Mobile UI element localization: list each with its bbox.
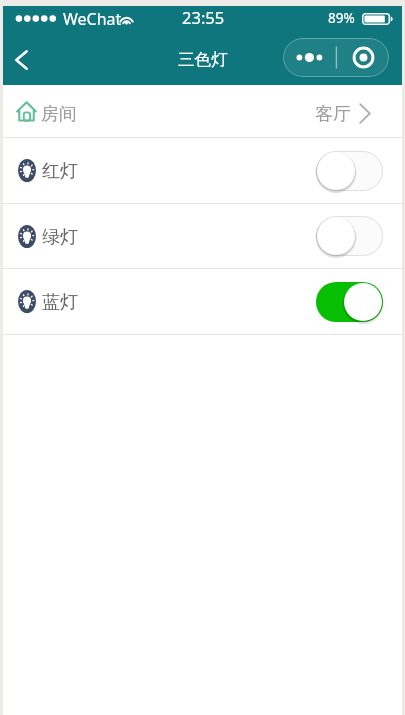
- staticText: 房间: [41, 103, 77, 126]
- button[interactable]: Back: [3, 42, 39, 78]
- staticText: 绿灯: [42, 226, 78, 249]
- button[interactable]: Switch off: [316, 151, 383, 191]
- button[interactable]: Switch off: [316, 216, 383, 256]
- staticText: 三色灯: [178, 49, 228, 70]
- staticText: WeChat: [63, 8, 122, 30]
- button[interactable]: 房间: [3, 85, 402, 137]
- button[interactable]: Menu: [283, 38, 389, 77]
- staticText: 红灯: [42, 160, 78, 183]
- staticText: 客厅: [315, 103, 351, 126]
- staticText: 89%: [328, 9, 355, 27]
- staticText: 蓝灯: [42, 291, 78, 314]
- button[interactable]: 红灯: [3, 138, 402, 203]
- button[interactable]: 蓝灯: [3, 269, 402, 334]
- button[interactable]: 绿灯: [3, 204, 402, 268]
- staticText: 23:55: [182, 6, 225, 28]
- button[interactable]: Switch on: [316, 282, 383, 322]
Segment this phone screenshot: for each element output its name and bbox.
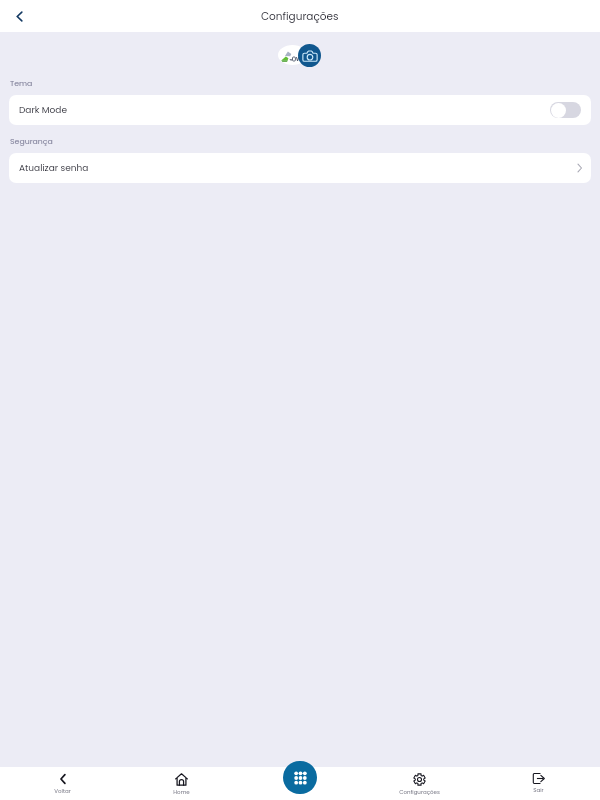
button[interactable]: Apps menu <box>283 761 317 794</box>
staticText: Home <box>173 788 190 796</box>
staticText: Segurança <box>10 136 53 147</box>
button[interactable]: Dark Mode <box>9 95 591 125</box>
button[interactable]: Home <box>122 767 241 800</box>
button[interactable]: Dark Mode <box>550 102 581 118</box>
staticText: Voltar <box>54 787 71 795</box>
button[interactable]: Atualizar senha <box>9 153 591 183</box>
button[interactable]: Sair <box>479 767 598 800</box>
button[interactable]: Back <box>6 3 32 29</box>
button[interactable]: Change photo <box>298 44 321 67</box>
staticText: Configurações <box>261 9 339 24</box>
button[interactable]: Configurações <box>360 767 479 800</box>
button[interactable]: Profile photo <box>278 45 307 65</box>
staticText: Dark Mode <box>19 104 68 117</box>
staticText: Configurações <box>399 788 440 796</box>
staticText: Tema <box>10 78 33 89</box>
staticText: Atualizar senha <box>19 162 89 175</box>
staticText: Sair <box>533 786 544 794</box>
button[interactable]: Voltar <box>3 767 122 800</box>
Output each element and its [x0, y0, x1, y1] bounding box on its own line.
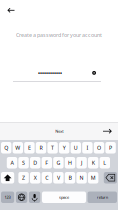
button[interactable]: T — [47, 142, 58, 154]
staticText: J — [81, 159, 82, 166]
button[interactable]: Next field — [96, 121, 118, 141]
button[interactable]: Next keyboard — [16, 192, 27, 203]
staticText: return — [97, 195, 108, 200]
button[interactable]: I — [82, 142, 93, 154]
staticText: C — [45, 174, 48, 181]
button[interactable]: G — [53, 157, 64, 168]
staticText: Y — [63, 144, 66, 151]
staticText: T — [51, 144, 54, 151]
staticText: R — [40, 144, 42, 151]
staticText: 123 — [5, 195, 11, 200]
button[interactable]: Back — [0, 0, 22, 20]
button[interactable]: H — [65, 157, 75, 168]
button[interactable]: D — [30, 157, 40, 168]
staticText: O — [97, 144, 101, 151]
button[interactable]: B — [65, 172, 75, 184]
button[interactable]: F — [42, 157, 52, 168]
staticText: V — [57, 174, 60, 181]
staticText: E — [28, 144, 31, 151]
button[interactable]: E — [24, 142, 35, 154]
button[interactable]: N — [76, 172, 87, 184]
button[interactable]: O — [94, 142, 104, 154]
button[interactable]: K — [88, 157, 98, 168]
button[interactable]: Q — [1, 142, 11, 154]
staticText: space — [59, 195, 69, 200]
staticText: I — [86, 144, 88, 151]
staticText: •••••••••••• — [38, 70, 62, 77]
button[interactable]: M — [88, 172, 98, 184]
staticText: K — [92, 159, 95, 166]
staticText: A — [10, 159, 14, 166]
button[interactable]: L — [100, 157, 110, 168]
button[interactable]: C — [42, 172, 52, 184]
button[interactable]: Delete — [104, 172, 117, 184]
staticText: G — [56, 159, 60, 166]
staticText: Z — [22, 174, 25, 181]
button[interactable]: Z — [18, 172, 29, 184]
button[interactable]: A — [7, 157, 17, 168]
button[interactable]: Dictate — [29, 192, 40, 203]
staticText: M — [91, 174, 96, 181]
button[interactable]: Next — [39, 122, 79, 140]
staticText: Next — [55, 128, 63, 134]
staticText: B — [68, 174, 72, 181]
staticText: D — [33, 159, 37, 166]
button[interactable]: S — [18, 157, 29, 168]
button[interactable]: return — [88, 192, 117, 203]
staticText: S — [22, 159, 25, 166]
button[interactable]: J — [76, 157, 87, 168]
staticText: X — [34, 174, 37, 181]
button[interactable]: 123 — [1, 192, 14, 203]
staticText: Create a password for your account — [16, 32, 102, 39]
button[interactable]: Show password — [88, 67, 100, 79]
button[interactable]: P — [105, 142, 116, 154]
button[interactable]: space — [42, 192, 86, 203]
staticText: L — [103, 159, 106, 166]
button[interactable]: W — [13, 142, 23, 154]
button[interactable]: V — [53, 172, 64, 184]
button[interactable]: X — [30, 172, 40, 184]
button[interactable]: U — [71, 142, 81, 154]
staticText: W — [15, 144, 20, 151]
staticText: H — [68, 159, 72, 166]
staticText: U — [74, 144, 78, 151]
button[interactable]: Y — [59, 142, 69, 154]
staticText: Q — [4, 144, 8, 151]
staticText: P — [109, 144, 112, 151]
staticText: F — [45, 159, 48, 166]
button[interactable]: Shift — [1, 172, 14, 184]
button[interactable]: R — [36, 142, 46, 154]
staticText: N — [80, 174, 84, 181]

Work instructions »
Check each line above for the string "bbox" and copy the ones that have it.

Solution to the exercise »
Mobile UI element localization: list each with its bbox.
Segment this phone screenshot: for each element output its name and bbox.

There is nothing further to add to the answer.